泥沼化しつつある業務でのケースや、先日挑戦した精神保健福祉士のスーパーバイズの席上で考えたこと。
就労支援をする立場では、障害の影響で易疲労性のある方に対し、労働時間の短縮や出勤時間の調整を申し入れることがある。
ふと考えるのが、よく事業所の担当者から言われる「どこからが障害で、どこまでがその人の性格なんですかねぇ」という言葉の真意との兼ね合いである。

就職する前の打ち合わせで、「体力に自信がないです」と申し入れ、「時間の調整はいくらでもできますよ」というお返事をいただく。
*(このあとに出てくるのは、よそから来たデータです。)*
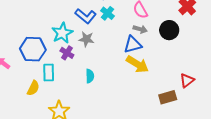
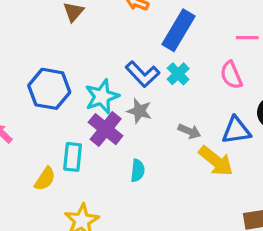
gray arrow: (140, 29) -> (189, 131), moved
blue triangle: (133, 44) -> (236, 130), moved
blue hexagon: (33, 49) -> (49, 89), moved
purple cross: (67, 53) -> (106, 129), size x1.5

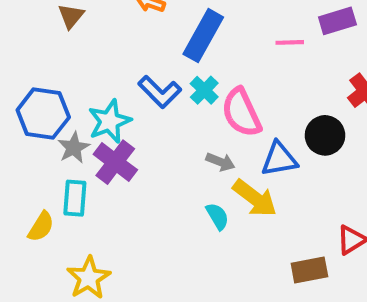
pink semicircle: (231, 75) -> (241, 113), moved, size x1.4
gray star: (139, 111) -> (74, 148), moved, turned 30
cyan semicircle: (138, 170) -> (217, 216), moved, turned -35

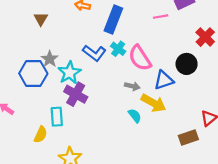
gray star: (74, 148) -> (50, 59), moved

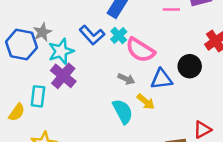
pink semicircle: (140, 58) -> (140, 50), turned -36
yellow arrow: (154, 103) -> (146, 102), size x0.7
cyan semicircle: (135, 116) -> (123, 111), size x1.5

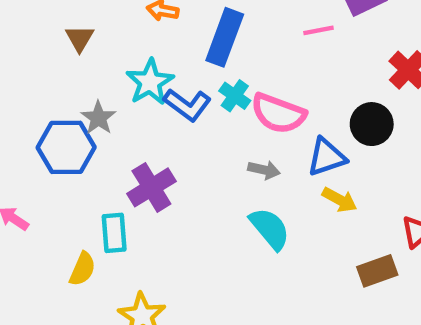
cyan star: (61, 51) -> (150, 82), moved
purple cross: (63, 76) -> (151, 187), turned 30
yellow arrow: (146, 102) -> (340, 200), moved

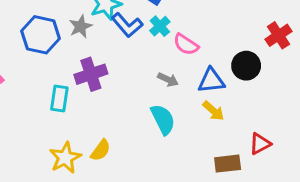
pink semicircle: (278, 113) -> (186, 44), size x0.7
gray star: (98, 118) -> (81, 26), moved
yellow semicircle: (82, 269) -> (101, 150), moved

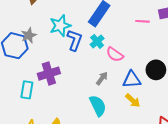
blue L-shape: (127, 25) -> (75, 40), turned -120
gray star: (81, 26) -> (29, 35), moved
gray arrow: (168, 80) -> (102, 78), turned -80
一見すると、自分の能力を自分なりに把握して「配慮」を申し入れており、その申し入れに対して「理解のある」事業所、と評価しがちである。

しかし、そこで落ち着かせていいのか。

実はここに、「自分の自信のなさを守ろうとしている労働者」と、「労働者のわがままにふりまわされる余地をきちんと『確保』している事業所」の双方が見え隠れする。
「自分のハンデを自分で伝えられる」ところには、事業所のニーズを満たすより先に、自分の要求を通したい、または離職する意志を隠したい等の「真意」が含まれることがある。
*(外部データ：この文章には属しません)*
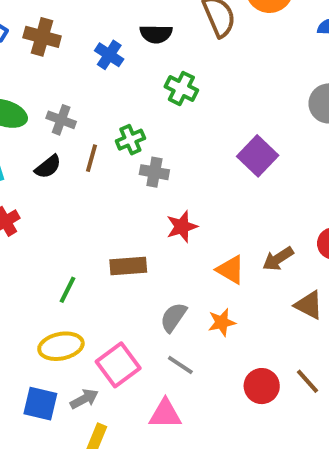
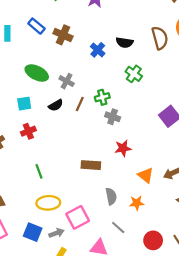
green line: (68, 290) -> (39, 171), moved, turned -56
gray semicircle: (173, 317) -> (111, 196), turned 126
gray line: (180, 365) -> (118, 228), moved

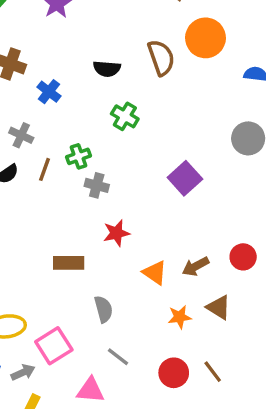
blue cross: (98, 50) -> (49, 92), moved
orange star: (137, 203) -> (180, 317), moved

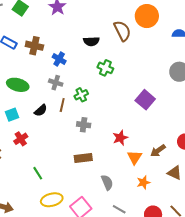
gray cross: (21, 135) -> (56, 83), moved
gray cross: (97, 185) -> (84, 125), moved
red star: (116, 233) -> (120, 138), moved
orange triangle: (155, 273) -> (135, 157), turned 35
orange star: (180, 317) -> (143, 182), moved

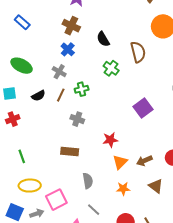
brown semicircle: (122, 31) -> (138, 52), moved
black semicircle: (91, 41) -> (103, 39), turned 49
brown cross: (34, 46) -> (71, 26), moved

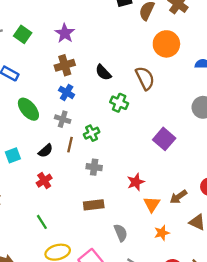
brown cross: (71, 26) -> (65, 65), turned -30
green ellipse: (22, 66) -> (28, 109), moved, turned 35
red cross: (13, 119) -> (44, 181), moved

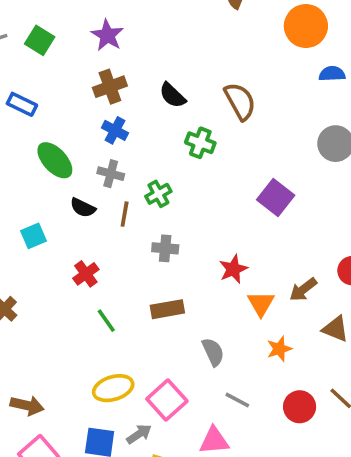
orange circle: (166, 44) -> (306, 26), moved
black semicircle: (46, 151) -> (83, 208), moved, turned 70
green line: (42, 222) -> (106, 321), moved

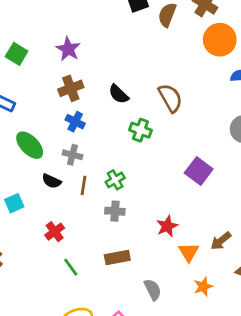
green cross: (158, 194) -> (115, 180), moved

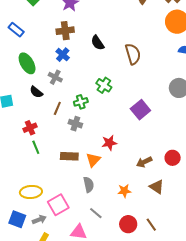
green cross: (140, 130) -> (104, 85), moved
brown line: (83, 185) -> (57, 108), moved
orange triangle: (189, 252) -> (93, 160), moved
green line: (71, 267) -> (36, 147), moved

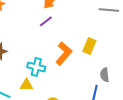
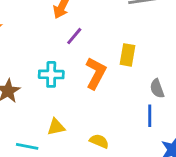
purple line: (46, 21) -> (74, 36), moved
cyan cross: (36, 67) -> (51, 74), moved

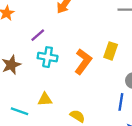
purple line: (74, 36) -> (38, 35), moved

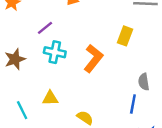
yellow rectangle: (111, 51) -> (125, 36), moved
cyan line: (20, 111) -> (22, 110), turned 42

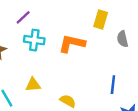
orange L-shape: (93, 58) -> (72, 43), turned -112
gray semicircle: (144, 82) -> (122, 39), moved

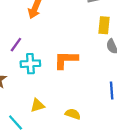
yellow rectangle: (101, 20) -> (104, 25), moved

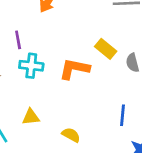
yellow rectangle: (104, 25) -> (106, 49), moved, turned -66
purple line: (16, 45) -> (18, 40), turned -56

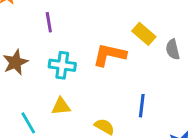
cyan cross: (31, 66) -> (62, 65), moved
blue line: (122, 115) -> (142, 106), moved

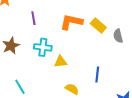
orange L-shape: (110, 55) -> (71, 22), moved
yellow triangle: (61, 106) -> (61, 62), moved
そして「その人に応じて、勤務条件を変えられることの表明」には、事業所の要求水準ではなくその人の要求を受け入れる余地がどの程度なのかわからなくなる、という側面がある。
このことに気づかないと、いつまでもズルズルと条件切り下げ交渉の狭間に立つことになる。
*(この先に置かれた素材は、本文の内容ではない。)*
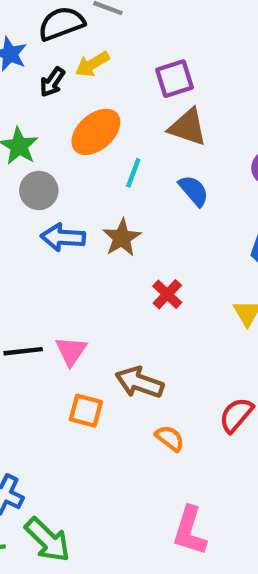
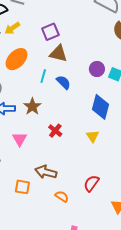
cyan line: (133, 173) -> (43, 76), moved
pink triangle: (71, 351) -> (20, 139), moved

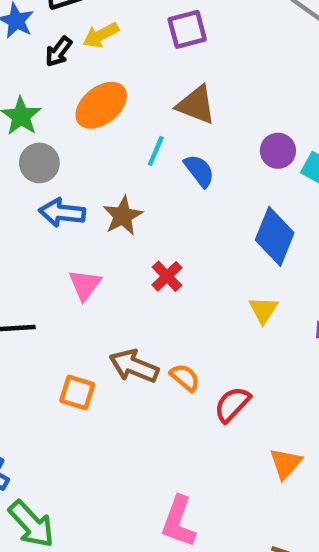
purple square: (50, 32) -> (187, 29), moved
yellow triangle: (93, 136) -> (263, 310), moved
orange semicircle: (62, 196) -> (185, 377), moved

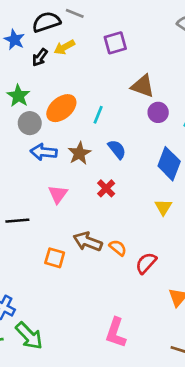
orange ellipse: (101, 105) -> (61, 108), moved
brown triangle: (196, 105) -> (143, 86), moved
purple circle: (278, 151) -> (158, 112), moved
blue semicircle: (199, 171) -> (117, 149), moved

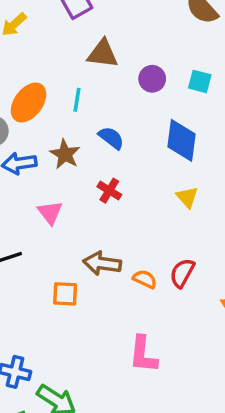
brown triangle: (143, 86) -> (103, 54), moved
orange semicircle: (118, 248) -> (145, 279), moved
pink L-shape: (116, 333) -> (143, 354), moved

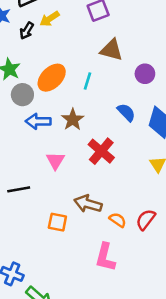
blue semicircle: (111, 138) -> (126, 112), moved
red cross: (109, 191) -> (101, 151), size x1.5
pink L-shape: (143, 354) -> (105, 257), moved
対象となる方は、仕事よりも先に周りの反応が気になり始め、次の要求を誰にどう言って貰うかということを考え始めるし、事業所の担当者はふと考えた時に「もっと仕事してほしい」と考えてしまうことになる。
「暗黙の理解」には、「暗黙の基準」がある。
そこを、どう把握して予想しつつ、職業指導(適応指導)に結び付けていくかということを、常に考えるのが専門家としてのスタンスかと思われる。

個人的には、時間短縮の交渉は一度まで。それも期限付きで延長(または順次元に戻す)することが条件となっている、形でないとズルズルと欠勤するようになってしまうことが多いように思われる。